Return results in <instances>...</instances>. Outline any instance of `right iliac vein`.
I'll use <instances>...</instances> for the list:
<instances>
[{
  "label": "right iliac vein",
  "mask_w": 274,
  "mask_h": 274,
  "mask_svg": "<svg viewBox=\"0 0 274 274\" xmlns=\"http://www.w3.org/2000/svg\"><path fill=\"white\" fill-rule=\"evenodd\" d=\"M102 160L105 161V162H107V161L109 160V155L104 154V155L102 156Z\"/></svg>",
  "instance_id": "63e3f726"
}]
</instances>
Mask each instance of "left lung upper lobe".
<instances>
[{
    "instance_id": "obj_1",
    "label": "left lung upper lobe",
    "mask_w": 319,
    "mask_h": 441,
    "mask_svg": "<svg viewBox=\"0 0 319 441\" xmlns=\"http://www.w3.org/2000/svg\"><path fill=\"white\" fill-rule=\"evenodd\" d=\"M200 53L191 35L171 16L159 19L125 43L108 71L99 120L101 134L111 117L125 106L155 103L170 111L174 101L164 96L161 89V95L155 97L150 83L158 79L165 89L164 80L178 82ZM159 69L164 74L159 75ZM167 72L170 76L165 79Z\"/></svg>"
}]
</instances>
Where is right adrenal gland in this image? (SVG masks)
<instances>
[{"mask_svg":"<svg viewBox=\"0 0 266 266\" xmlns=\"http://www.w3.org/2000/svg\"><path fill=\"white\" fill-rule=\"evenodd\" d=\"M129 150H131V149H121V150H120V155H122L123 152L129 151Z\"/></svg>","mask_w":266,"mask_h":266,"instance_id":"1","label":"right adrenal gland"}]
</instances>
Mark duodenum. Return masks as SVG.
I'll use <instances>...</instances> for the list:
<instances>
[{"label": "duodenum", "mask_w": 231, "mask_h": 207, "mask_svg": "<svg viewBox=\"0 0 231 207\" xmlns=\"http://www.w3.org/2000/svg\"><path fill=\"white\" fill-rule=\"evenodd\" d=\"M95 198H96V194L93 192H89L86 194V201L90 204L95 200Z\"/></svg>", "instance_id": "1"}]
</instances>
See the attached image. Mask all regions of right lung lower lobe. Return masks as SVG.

== == ==

Take the line with "Mask each instance" and every line after it in the data, and please reproduce them exactly, leaving out all other lines.

_Response to the task:_
Mask each instance of "left lung upper lobe".
<instances>
[{
    "instance_id": "obj_1",
    "label": "left lung upper lobe",
    "mask_w": 319,
    "mask_h": 441,
    "mask_svg": "<svg viewBox=\"0 0 319 441\" xmlns=\"http://www.w3.org/2000/svg\"><path fill=\"white\" fill-rule=\"evenodd\" d=\"M200 53L191 35L171 16L159 19L125 43L108 71L99 120L101 134L111 117L125 106L155 103L170 111L174 101L164 96L161 89V95L155 97L150 83L158 79L165 89L164 80L178 82ZM159 69L164 74L159 75ZM167 72L170 76L165 79Z\"/></svg>"
}]
</instances>
Where is right adrenal gland in this image? (SVG masks)
<instances>
[{"mask_svg":"<svg viewBox=\"0 0 266 266\" xmlns=\"http://www.w3.org/2000/svg\"><path fill=\"white\" fill-rule=\"evenodd\" d=\"M129 150H131V149H121V150H120V155H122L123 152L129 151Z\"/></svg>","mask_w":266,"mask_h":266,"instance_id":"1","label":"right adrenal gland"}]
</instances>
Mark duodenum. Return masks as SVG.
I'll use <instances>...</instances> for the list:
<instances>
[{"label": "duodenum", "mask_w": 231, "mask_h": 207, "mask_svg": "<svg viewBox=\"0 0 231 207\" xmlns=\"http://www.w3.org/2000/svg\"><path fill=\"white\" fill-rule=\"evenodd\" d=\"M95 198H96V194L93 192H89L86 194V201L90 204L95 200Z\"/></svg>", "instance_id": "1"}]
</instances>
See the attached image. Mask all regions of right lung lower lobe. Return masks as SVG.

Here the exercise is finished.